Even if the "if" condition is satisfied, it doesn't evaluate the "then" block.

即使满足“if”条件,它也不会评估“then”块。

I think your problem is that your variables don't contain what you think they do. I think your $str1or $str2contains something like "taste\n" or so. Check them by printing before your if: print "str1='$str1'\n";.

我认为您的问题是您的变量不包含您认为它们的作用。我认为您的$str1$str2包含诸如“味道\n”之类的东西。通过在if之前打印来检查它们:print "str1='$str1'\n";

The trailing newline can be removed with the chomp($str1);function.

可以使用该chomp($str1);函数删除尾随的换行符。

回答by cdhowie

==does a numeric comparison: it converts both arguments to a number and then compares them. As long as $str1and $str2both evaluate to 0 as numbers, the condition will be satisfied.

==进行数字比较:它将两个参数转换为一个数字,然后比较它们。只要$str1$str2都作为数字计算为 0,则条件将被满足。

eqdoes a string comparison: the two arguments must match lexically (case-sensitive) for the condition to be satisfied.

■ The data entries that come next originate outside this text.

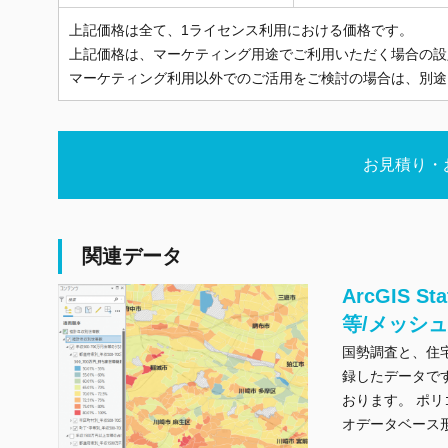
上記価格は全て、1ライセンス利用における価格です。
上記価格は、マーケティング用途でご利用いただく場合の設
マーケティング利用以外でのご活用をご検討の場合は、別途
お見積り・
関連データ
ArcGIS 
等/メッシ
国勢調査と、住
録したデータで
おります。 ポ
オデータベース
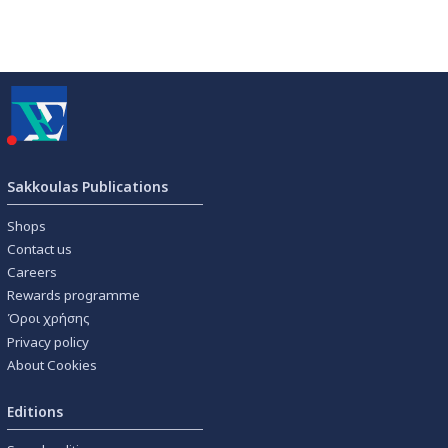
Sakkoulas Publications
Shops
Contact us
Careers
Rewards programme
Όροι χρήσης
Privacy policy
About Cookies
Editions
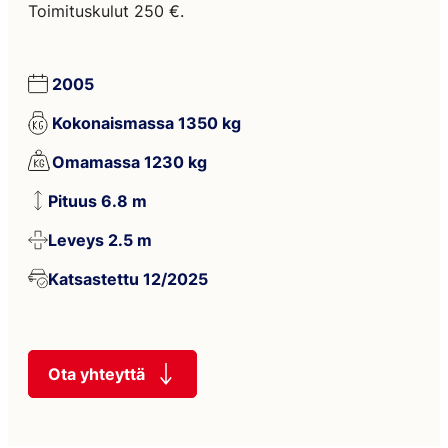
Toimituskulut 250 €.
2005
Kokonaismassa 1350 kg
Omamassa 1230 kg
Pituus 6.8 m
Leveys 2.5 m
Katsastettu 12/2025
Ota yhteyttä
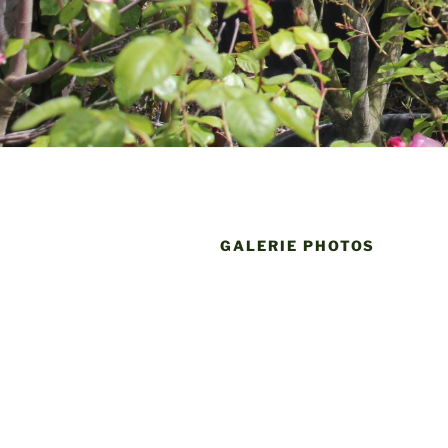
GALERIE PHOTOS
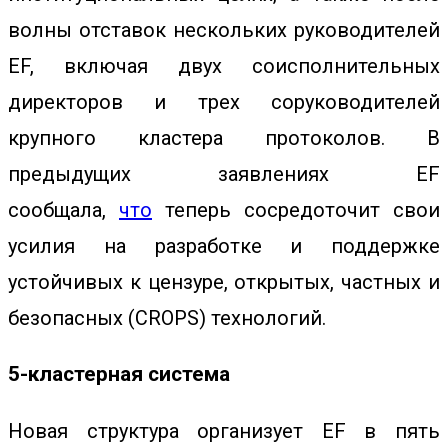
волны отставок нескольких руководителей
EF, включая двух соисполнительных
директоров и трех соруководителей
крупного кластера протоколов. В
предыдущих заявлениях EF
сообщала,
что
теперь сосредоточит свои
усилия на разработке и поддержке
устойчивых к цензуре, открытых, частных и
безопасных (CROPS) технологий.
5-кластерная система
Новая структура организует EF в пять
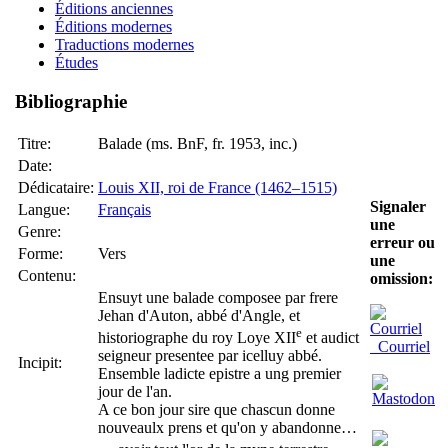
Éditions anciennes
Éditions modernes
Traductions modernes
Études
Bibliographie
Titre:
Balade (ms. BnF, fr. 1953, inc.)
Date:
Dédicataire:
Louis XII, roi de France (1462–1515)
Signaler
Langue:
Français
une
Genre:
erreur ou
Forme:
Vers
une
Contenu:
omission:
Ensuyt une balade composee par frere
Jehan d'Auton, abbé d'Angle, et
e
historiographe du roy Loye XII
et audict
Courriel
seigneur presentee par icelluy abbé.
Incipit:
Ensemble ladicte epistre a ung premier
jour de l'an.
A ce bon jour sire que chascun donne
nouveaulx prens et qu'on y abandonne…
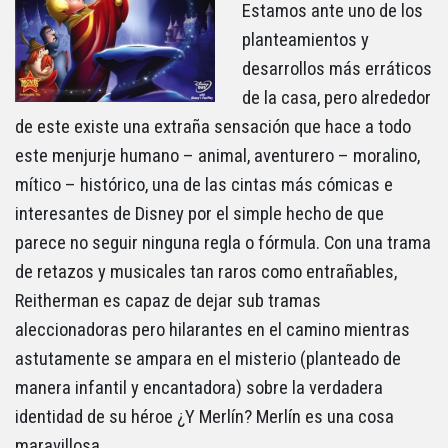
Estamos ante uno de los
planteamientos y
desarrollos más erráticos
de la casa, pero alrededor
de este existe una extraña sensación que hace a todo
este menjurje humano – animal, aventurero – moralino,
mítico – histórico, una de las cintas más cómicas e
interesantes de Disney por el simple hecho de que
parece no seguir ninguna regla o fórmula. Con una trama
de retazos y musicales tan raros como entrañables,
Reitherman es capaz de dejar sub tramas
aleccionadoras pero hilarantes en el camino mientras
astutamente se ampara en el misterio (planteado de
manera infantil y encantadora) sobre la verdadera
identidad de su héroe ¿Y Merlín? Merlín es una cosa
maravillosa.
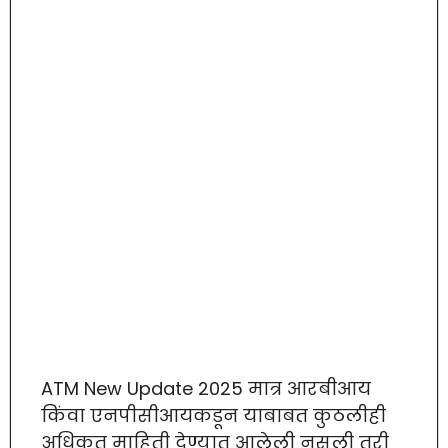
ATM New Update 2025 मात्र आरबीआय
किंवा एनपीसीआयकडून याबाबत कुठलीही
अधिकृत माहिती देण्यात आलेली नसली तरी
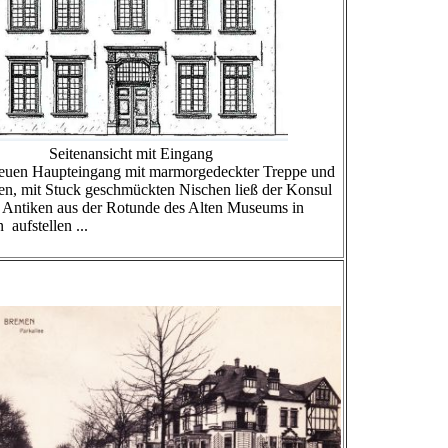
tenansicht mit Eingang
euen Haupteingang mit marmorgedeckter Treppe und
n, mit Stuck geschmückten Nischen ließ der Konsul
Antiken aus der Rotunde des Alten Museums in
n aufstellen ...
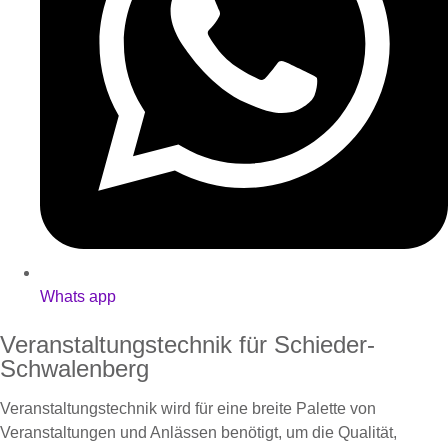
Whats app
Veranstaltungstechnik für Schieder-
Schwalenberg
Veranstaltungstechnik wird für eine breite Palette von
Veranstaltungen und Anlässen benötigt, um die Qualität,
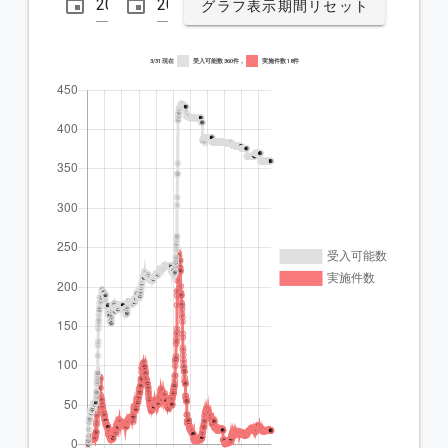
グラフ表示期間リセット
3/31 現在
受入可能数 360件，
実施件数 18件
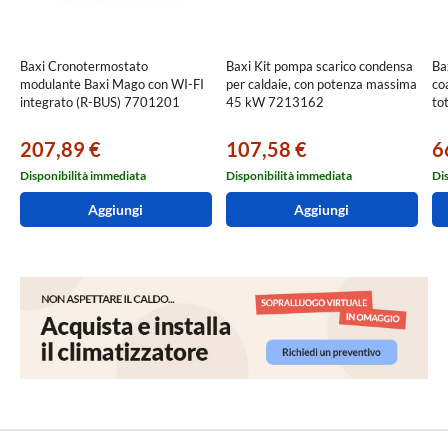
Baxi Cronotermostato
Baxi Kit pompa scarico condensa
Ba
modulante Baxi Mago con WI-FI
per caldaie, con potenza massima
co
integrato (R-BUS) 7701201
45 kW 7213162
to
207,89 €
107,58 €
6
Disponibilità immediata
Disponibilità immediata
Di
Aggiungi
Aggiungi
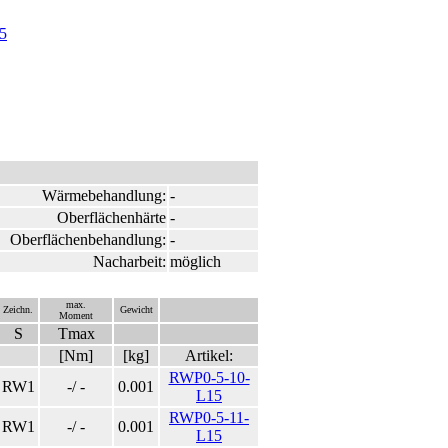
5
Wärmebehandlung:
-
Oberflächenhärte
-
Oberflächenbehandlung:
-
Nacharbeit:
möglich
max.
Zeichn.
Gewicht
Moment
S
Tmax
[Nm]
[kg]
Artikel:
RWP0-5-10-
RW1
-/ -
0.001
L15
RWP0-5-11-
RW1
-/ -
0.001
L15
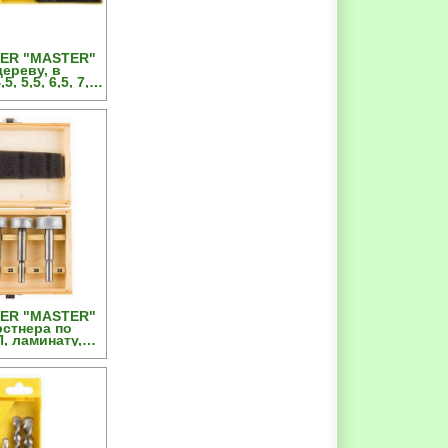
YER "MASTER"
ереву, в
5, 5,5, 6,5, 7,5,
7шт
YER "MASTER"
стнера по
, ламинату,
-35мм, 5шт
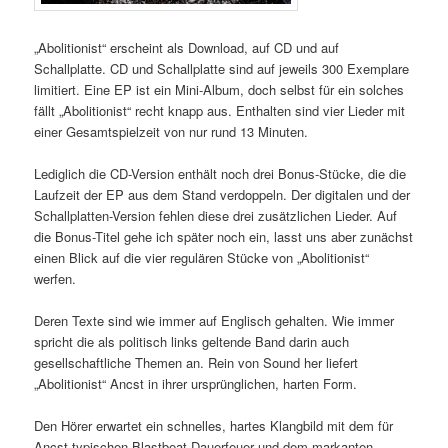
„Abolitionist“ erscheint als Download, auf CD und auf
Schallplatte. CD und Schallplatte sind auf jeweils 300 Exemplare
limitiert. Eine EP ist ein Mini-Album, doch selbst für ein solches
fällt „Abolitionist“ recht knapp aus. Enthalten sind vier Lieder mit
einer Gesamtspielzeit von nur rund 13 Minuten.
Lediglich die CD-Version enthält noch drei Bonus-Stücke, die die
Laufzeit der EP aus dem Stand verdoppeln. Der digitalen und der
Schallplatten-Version fehlen diese drei zusätzlichen Lieder. Auf
die Bonus-Titel gehe ich später noch ein, lasst uns aber zunächst
einen Blick auf die vier regulären Stücke von „Abolitionist“
werfen.
Deren Texte sind wie immer auf Englisch gehalten. Wie immer
spricht die als politisch links geltende Band darin auch
gesellschaftliche Themen an. Rein von Sound her liefert
„Abolitionist“ Ancst in ihrer ursprünglichen, harten Form.
Den Hörer erwartet ein schnelles, hartes Klangbild mit dem für
Ancst typischen Blastbeat-Dauerfeuer und dem markanten,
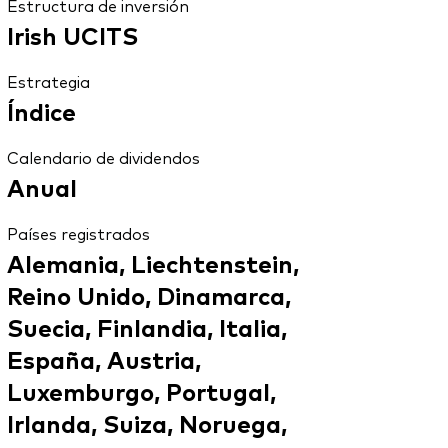
Estructura de inversión
Irish UCITS
Estrategia
Índice
Calendario de dividendos
Anual
Países registrados
Alemania, Liechtenstein,
Reino Unido, Dinamarca,
Suecia, Finlandia, Italia,
España, Austria,
Luxemburgo, Portugal,
Irlanda, Suiza, Noruega,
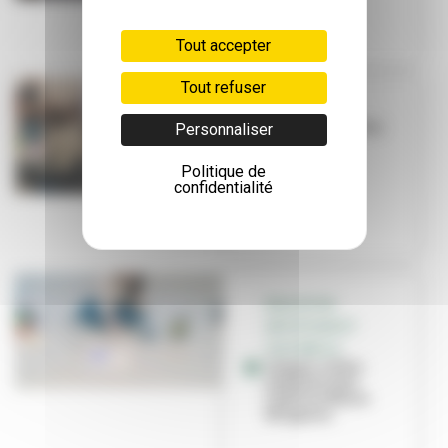
Tout accepter
Tout refuser
ÉDUCATION
Savoir accueillir
Personnaliser
les élèves en
situation de
Politique de
handicap
confidentialité
ÉDUCATION
ARTISTIQUE ET
CULTURELLE
Couper, coller,
s’amuser avec
l’autrice Marie
Mirgaine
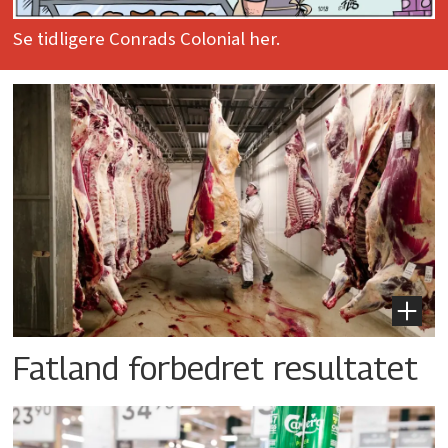
Se tidligere Conrads Colonial her.
Fatland forbedret resultatet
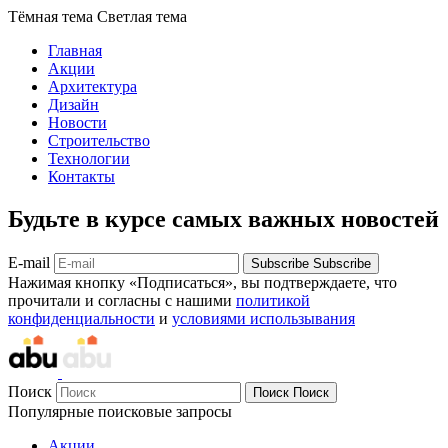
Тёмная тема
Светлая тема
Главная
Акции
Архитектура
Дизайн
Новости
Строительство
Технологии
Контакты
Будьте в курсе самых важных новостей
E-mail
Subscribe
Subscribe
Нажимая кнопку «Подписаться», вы подтверждаете, что
прочитали и согласны с нашими
политикой
конфиденциальности
и
условиями использывания
Поиск
Поиск
Поиск
Популярные поисковые запросы
Акции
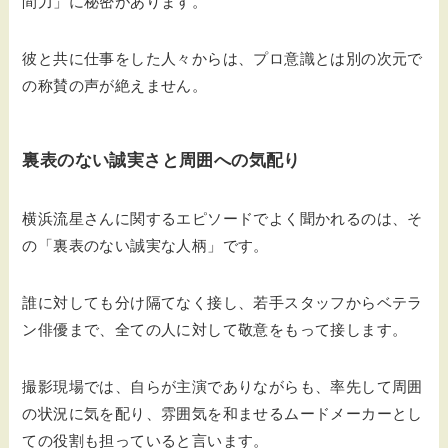
間力」に秘密があります。
彼と共に仕事をした人々からは、プロ意識とは別の次元で
の称賛の声が絶えません。
裏表のない誠実さと周囲への気配り
横浜流星さんに関するエピソードでよく聞かれるのは、そ
の「裏表のない誠実な人柄」です。
誰に対しても分け隔てなく接し、若手スタッフからベテラ
ン俳優まで、全ての人に対して敬意をもって接します。
撮影現場では、自らが主演でありながらも、率先して周囲
の状況に気を配り、雰囲気を和ませるムードメーカーとし
ての役割も担っていると言います。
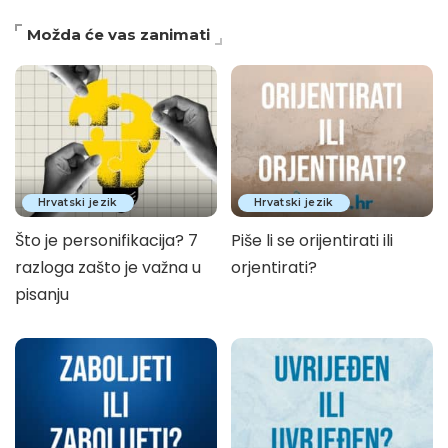
Možda će vas zanimati
Hrvatski jezik
Hrvatski jezik
Što je personifikacija? 7
Piše li se orijentirati ili
razloga zašto je važna u
orjentirati?
pisanju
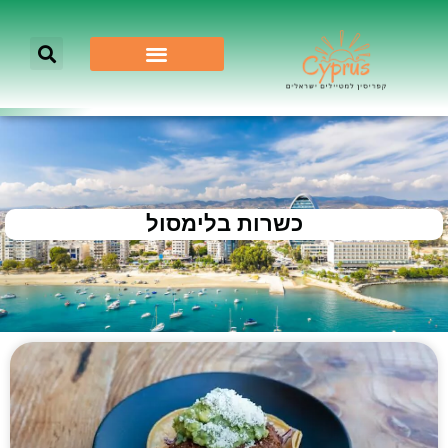
כשרות בלימסול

eq进行字符串比较:两个参数必须在词法上匹配(区分大小写)才能满足条件。

"foo" == "bar";   # True, both strings evaluate to 0.
"foo" eq "bar";   # False, the strings are not equivalent.
"Foo" eq "foo";   # False, the F characters are different cases.
"foo" eq "foo";   # True, both strings match exactly.

回答by user4185253

Did you try to chomp the $str1and $str2?

你有没有尝试 chomp$str1$str2

I found a similar issue with using (another) $str1eq 'Y' and it only went away when I first did:

我在使用(另一个)$str1eq 'Y' 时发现了一个类似的问题,它只在我第一次这样做时就消失了:

chomp($str1);
if ($str1 eq 'Y') {
....
}

works after that.

在那之后工作。

Hope that helps.

希望有帮助。

回答by user1931990

Maybe the condition you are using is incorrect:

也许您使用的条件不正确:

$str1 == "taste" && $str2 == "waste"

The program will enter into THENpart only when both of the stated conditions are true.

THEN只有当上述两个条件都为真时,该计划才会生效。

You can try with $str1 == "taste" || $str2 == "waste". This will execute the THENpart if anyone of the above conditions are true.

您可以尝试使用$str1 == "taste" || $str2 == "waste". THEN如果上述条件中的任何一个为真,这将执行该部分。